Dobbiamo preoccuparci. L’uso di armi da fuoco non è casuale. Fa parte di un sistema molto pericoloso e sì, c’è il rischio che anche gli italiani ne paghino le conseguenze. Non possiamo continuare a pensare che certe cose riguardino sempre gli altri”. A dirlo, senza troppi giri di parole, è il procuratore capo di Prato, Luca Tescaroli, a commento dei gravi episodi che stanno colpendo il territorio pratese, da tempo sotto assedio della criminalità organizzata cinese, che negli ultimi anni ha affondato le sue radici nel tessuto economico e industriale della città toscana. Le parole di Tescaroli - per anni magistrato antimafia impegnato nelle indagini sulle stragi degli anni ’90, compresa quella di Capaci, e sui cosiddetti “mandanti occulti” - arrivano, infatti, dopo una serie di episodi violenti che hanno evidenziato in modo inequivocabile la presenza della mafia cinese a Prato. La sua reazione è stata immediata: ha istituito una sezione della Procura interamente dedicata al contrasto della criminalità cinese, articolata in tre aree operative specifiche: reati economico-finanziari, reati violenti e problematiche legate all’immigrazione. Le motivazioni alla base di questa decisione sono chiare. “C’è un’escalation criminale - ha spiegato Tescaroli - iniziata a giugno 2024 e aggravata nei primi mesi di quest’anno. Prato è un centro imprenditoriale di rilevanza non solo nazionale, ed è per questo che qui si radicano attività criminali molto consistenti. Nella criminalità cinese non c’è un’unica organizzazione dominante, ma diversi gruppi che interagiscono tra loro e stringono rapporti anche con la criminalità italiana”.

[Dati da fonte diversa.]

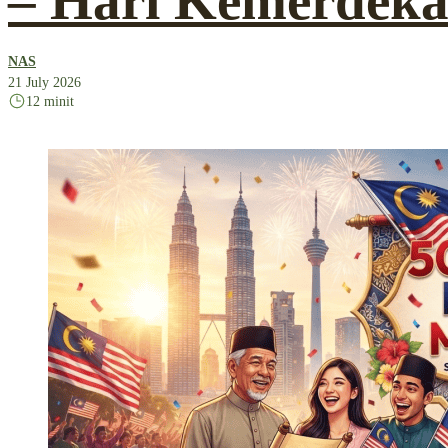
– Hari Kemerdeka
NAS
21 July 2026
12 minit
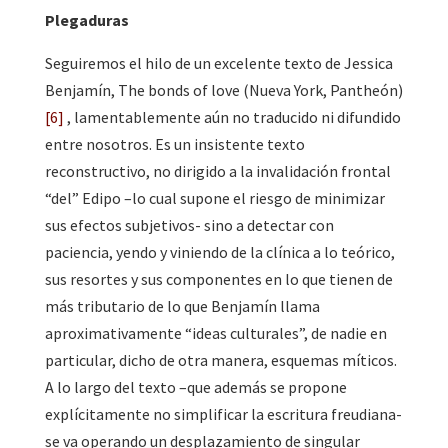
Plegaduras
Seguiremos el hilo de un excelente texto de Jessica
Benjamín, The bonds of love (Nueva York, Pantheón)
[6]
, lamentablemente aún no traducido ni difundido
entre nosotros. Es un insistente texto
reconstructivo, no dirigido a la invalidación frontal
“del” Edipo –lo cual supone el riesgo de minimizar
sus efectos subjetivos- sino a detectar con
paciencia, yendo y viniendo de la clínica a lo teórico,
sus resortes y sus componentes en lo que tienen de
más tributario de lo que Benjamín llama
aproximativamente “ideas culturales”, de nadie en
particular, dicho de otra manera, esquemas míticos.
A lo largo del texto –que además se propone
explícitamente no simplificar la escritura freudiana-
se va operando un desplazamiento de singular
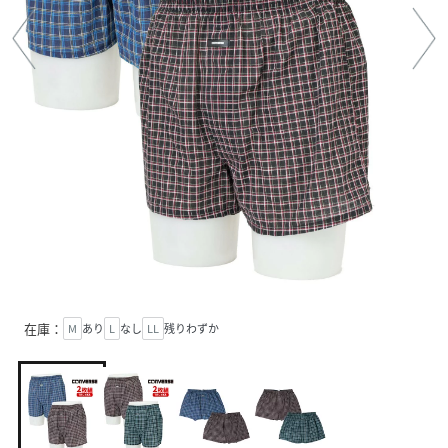
在庫：
M
あり
L
なし
LL
残りわずか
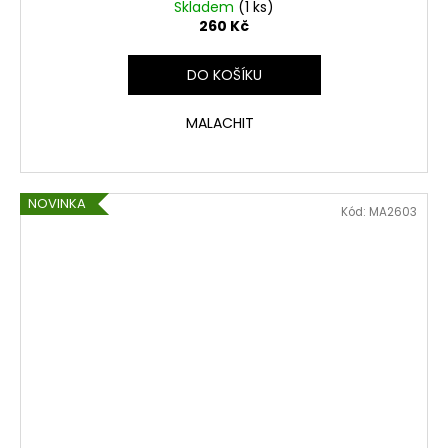
Skladem
(1 ks)
260 Kč
DO KOŠÍKU
MALACHIT
NOVINKA
Kód:
MA2603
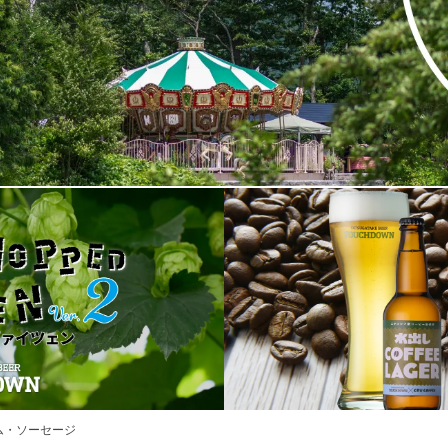
ム・ソーセージ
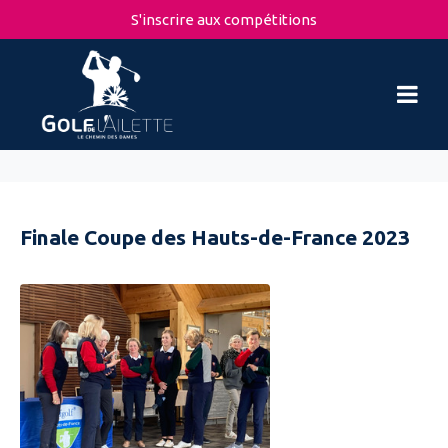
S'inscrire aux compétitions
Finale Coupe des Hauts-de-France 2023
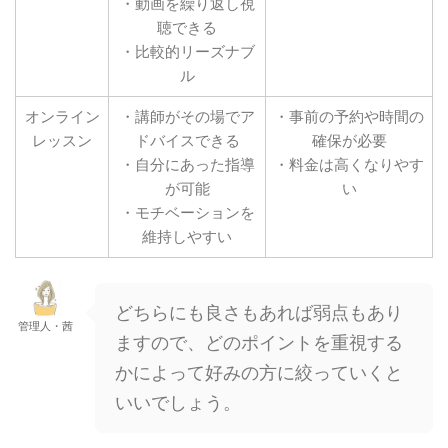
・動画を繰り返し視
聴できる
・比較的リーズナブ
ル
オンライン
・講師がその場でア
・事前の予約や時間の
レッスン
ドバイスできる
確保が必要
・自分にあった指導
・料金は高くなりやす
が可能
い
・モチベーションを
維持しやすい
どちらにも良さもあれば弱点もあり
管理人・茜
ますので、どのポイントを重視する
かによって好みの方に絞っていくと
いいでしょう。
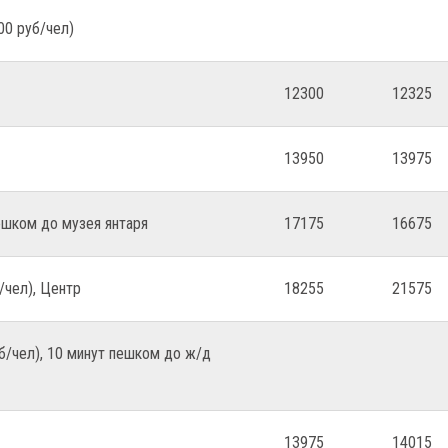
00 руб/чел)
12300
12325
13950
13975
пешком до музея янтаря
17175
16675
/чел), Центр
18255
21575
уб/чел), 10 минут пешком до ж/д
13975
14015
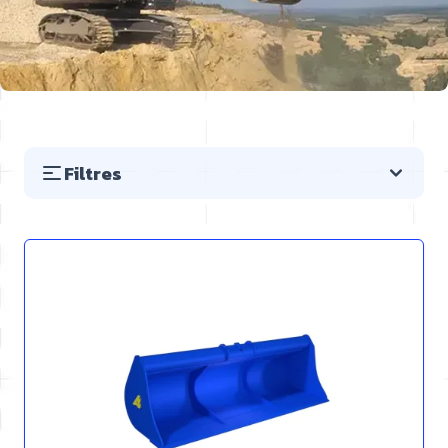
Filtres
Passer à la liste des produits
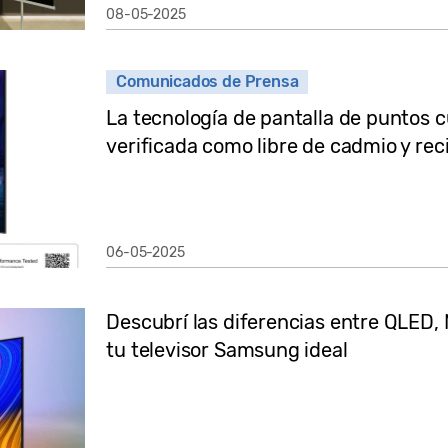
08-05-2025
Comunicados de Prensa
La tecnología de pantalla de puntos
verificada como libre de cadmio y reci
06-05-2025
Descubrí las diferencias entre QLED,
tu televisor Samsung ideal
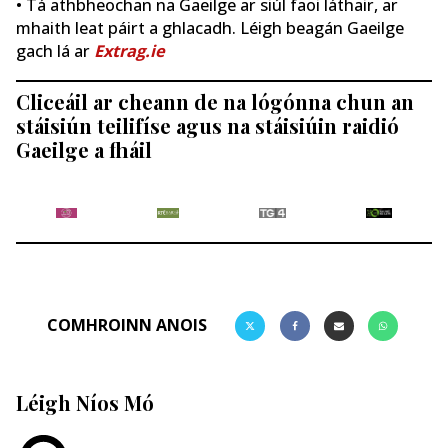
• Tá athbheochan na Gaeilge ar siúl faoi láthair, ar
mhaith leat páirt a ghlacadh. Léigh beagán Gaeilge
gach lá ar
Extrag.ie
Cliceáil ar cheann de na lógónna chun an
stáisiún teilifíse agus na stáisiúin raidió
Gaeilge a fháil
COMHROINN ANOIS
Léigh Níos Mó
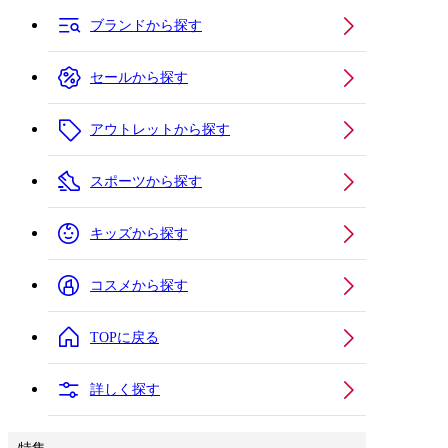
ブランドから探す
セールから探す
アウトレットから探す
スポーツから探す
キッズから探す
コスメから探す
TOPに戻る
詳しく探す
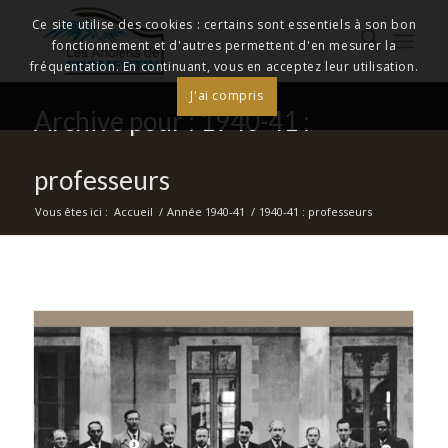
Ce site utilise des cookies : certains sont essentiels à son bon
fonctionnement et d'autres permettent d'en mesurer la
fréquentation. En continuant, vous en acceptez leur utilisation.
J'ai compris
Archive pour : 1940-41 :
professeurs
Vous êtes ici :
Accueil
/
Année 1940-41
/
1940-41 : professeurs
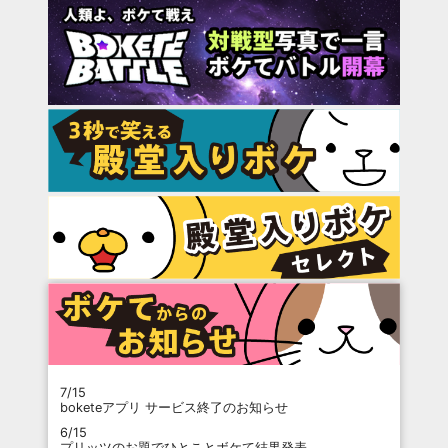
7/15
boketeアプリ サービス終了のお知らせ
6/15
プリッツのお題でひとことボケて結果発表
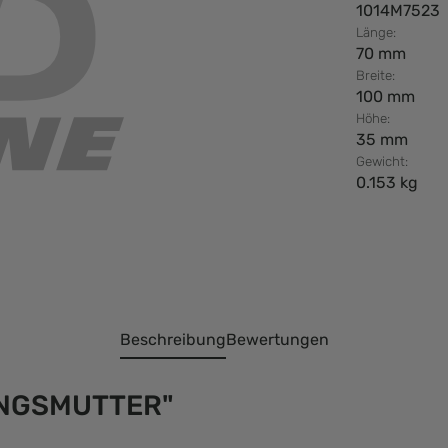
1014M7523
Länge:
70 mm
Breite:
100 mm
Höhe:
35 mm
Gewicht:
0.153 kg
Beschreibung
Bewertungen
UNGSMUTTER"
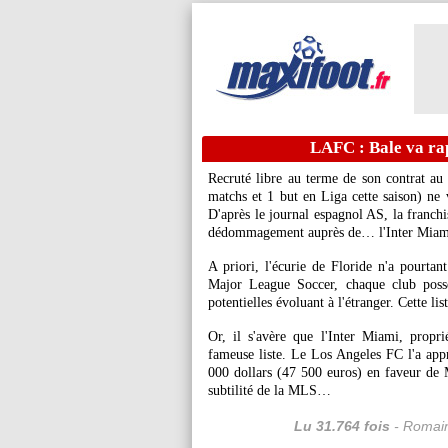
LAFC : Bale va ra
Recruté libre au terme de son contrat au
matchs et 1 but en Liga cette saison) ne 
D'après le journal espagnol AS, la franchis
dédommagement auprès de… l'Inter Miam
A priori, l'écurie de Floride n'a pourtant
Major League Soccer, chaque club possè
potentielles évoluant à l'étranger. Cette li
Or, il s'avère que l'Inter Miami, propr
fameuse liste. Le Los Angeles FC l'a appri
000 dollars (47 500 euros) en faveur de 
subtilité de la MLS…
Lu 31.764 fois
- Romain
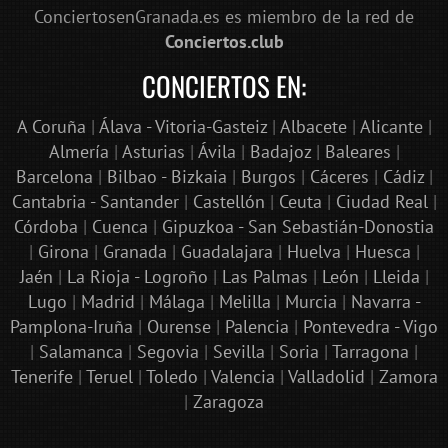
ConciertosenGranada.es es miembro de la red de
Conciertos.club
CONCIERTOS EN:
A Coruña
|
Álava - Vitoria-Gasteiz
|
Albacete
|
Alicante
|
Almería
|
Asturias
|
Ávila
|
Badajoz
|
Baleares
|
Barcelona
|
Bilbao - Bizkaia
|
Burgos
|
Cáceres
|
Cádiz
|
Cantabria - Santander
|
Castellón
|
Ceuta
|
Ciudad Real
|
Córdoba
|
Cuenca
|
Gipuzkoa - San Sebastián-Donostia
|
Girona
|
Granada
|
Guadalajara
|
Huelva
|
Huesca
|
Jaén
|
La Rioja - Logroño
|
Las Palmas
|
León
|
Lleida
|
Lugo
|
Madrid
|
Málaga
|
Melilla
|
Murcia
|
Navarra -
Pamplona-Iruña
|
Ourense
|
Palencia
|
Pontevedra - Vigo
|
Salamanca
|
Segovia
|
Sevilla
|
Soria
|
Tarragona
|
Tenerife
|
Teruel
|
Toledo
|
Valencia
|
Valladolid
|
Zamora
|
Zaragoza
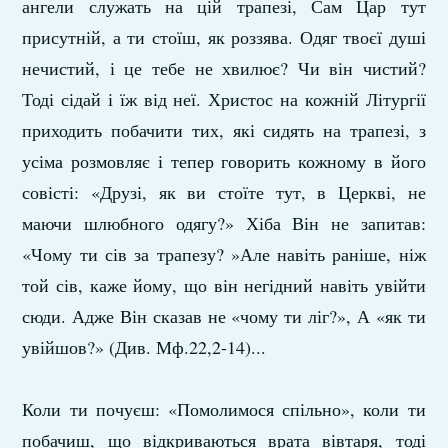
ангели служать на цій трапезі, Сам Цар тут
присутній, а ти стоїш, як роззява. Одяг твоєї душі
нечистий, і це тебе не хвилює? Чи він чистий?
Тоді сідай і їж від неї. Христос на кожній Літургії
приходить побачити тих, які сидять на трапезі, з
усіма розмовляє і тепер говорить кожному в його
совісті: «Друзі, як ви стоїте тут, в Церкві, не
маючи шлюбного одягу?» Хіба Він не запитав:
«Чому ти сів за трапезу? »Але навіть раніше, ніж
той сів, каже йому, що він негідний навіть увійти
сюди. Адже Він сказав не «чому ти ліг?», А «як ти
увійшов?» (Див. Мф.22,2-14)...
Коли ти почуєш: «Помолимося спільно», коли ти
побачиш, що відкриваються врата вівтаря, тоді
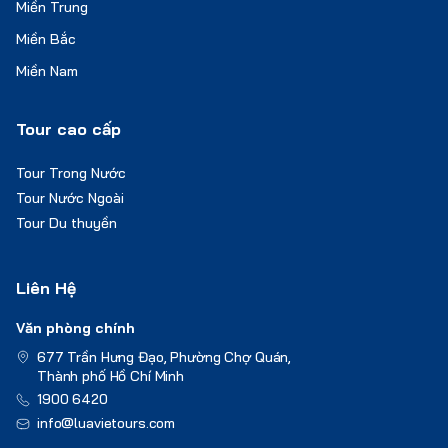
Miền Trung
Miền Bắc
Miền Nam
Tour cao cấp
Tour Trong Nước
Tour Nước Ngoài
Tour Du thuyền
Liên Hệ
Văn phòng chính
677 Trần Hưng Đạo, Phường Chợ Quán,
Thành phố Hồ Chí Minh
1900 6420
info@luavietours.com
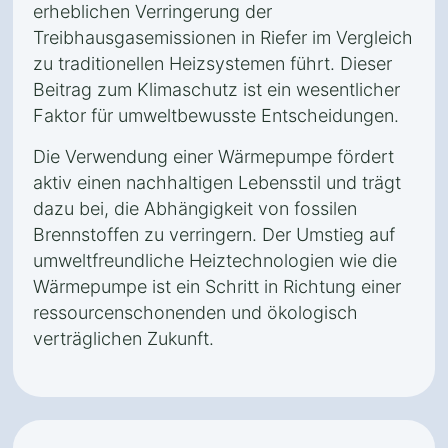
erheblichen Verringerung der
Treibhausgasemissionen in Riefer im Vergleich
zu traditionellen Heizsystemen führt. Dieser
Beitrag zum Klimaschutz ist ein wesentlicher
Faktor für umweltbewusste Entscheidungen.
Die Verwendung einer Wärmepumpe fördert
aktiv einen nachhaltigen Lebensstil und trägt
dazu bei, die Abhängigkeit von fossilen
Brennstoffen zu verringern. Der Umstieg auf
umweltfreundliche Heiztechnologien wie die
Wärmepumpe ist ein Schritt in Richtung einer
ressourcenschonenden und ökologisch
verträglichen Zukunft.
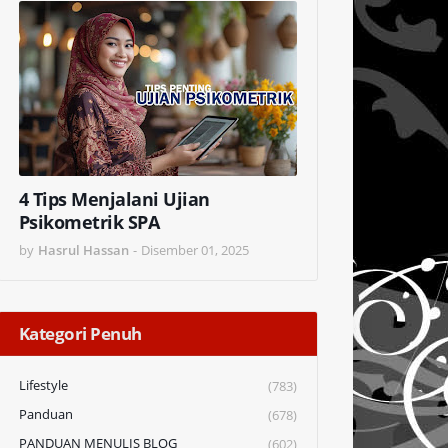
4 Tips Menjalani Ujian
Psikometrik SPA
by
Hasrul Hassan
-
Disember 01, 2025
Kategori Penuh
Lifestyle
(783)
Panduan
(678)
PANDUAN MENULIS BLOG
(602)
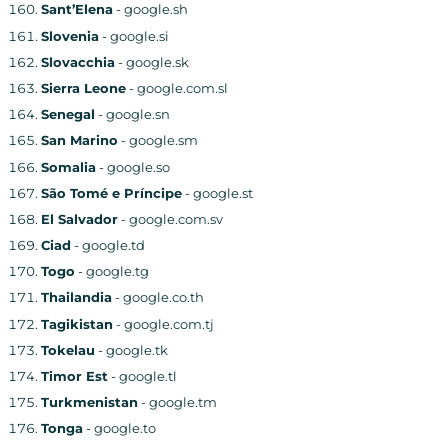
Sant’Elena
- google.sh
Slovenia
- google.si
Slovacchia
- google.sk
Sierra Leone
- google.com.sl
Senegal
- google.sn
San Marino
- google.sm
Somalia
- google.so
São Tomé e Príncipe
- google.st
El Salvador
- google.com.sv
Ciad
- google.td
Togo
- google.tg
Thailandia
- google.co.th
Tagikistan
- google.com.tj
Tokelau
- google.tk
Timor Est
- google.tl
Turkmenistan
- google.tm
Tonga
- google.to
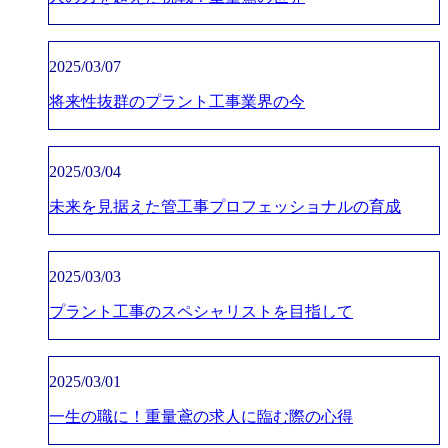
2025/03/07
将来性抜群のプラント工事業界の今
2025/03/04
未来を見据えた管工事プロフェッショナルの育成
2025/03/03
プラント工事のスペシャリストを目指して
2025/03/01
一生の職に！重量鳶の求人に臨む際の心得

La situazione è dunque seria e non va affatto sottovalutata. I fatti di sangue che si sono già verificati non rappresentano soltanto faide interne: l’uso crescente di armi da fuoco costituisce un pericolo reale per l’intera cittadinanza. Oltretutto, accanto alla violenza visibile, c’è un danno ancora più subdolo: quello inflitto all’economia sana del territorio. “Penso agli imprenditori onesti - ha ribadito Tescaroli -. Come si fa a competere con chi sfrutta manodopera a costo zero?”. Tuttavia, l’azione della Procura, per quanto determinata, da sola non basta. Lo stesso Tescaroli, in un’intervista a Il Tirreno, ha lanciato un appello: “Occorre potenziare gli organici delle forze dell’ordine e del personale amministrativo, e mettere il Tribunale nelle condizioni di operare. L’ufficio del Gip, con soli tre magistrati, è in forte sofferenza. Quando i fascicoli arrivano in Tribunale, si crea un effetto imbuto. Aggiungo che gli organici delle forze dell’ordine, già in parte scoperti, sono tarati su una realtà più piccola rispetto a quella che Prato rappresenta oggi”.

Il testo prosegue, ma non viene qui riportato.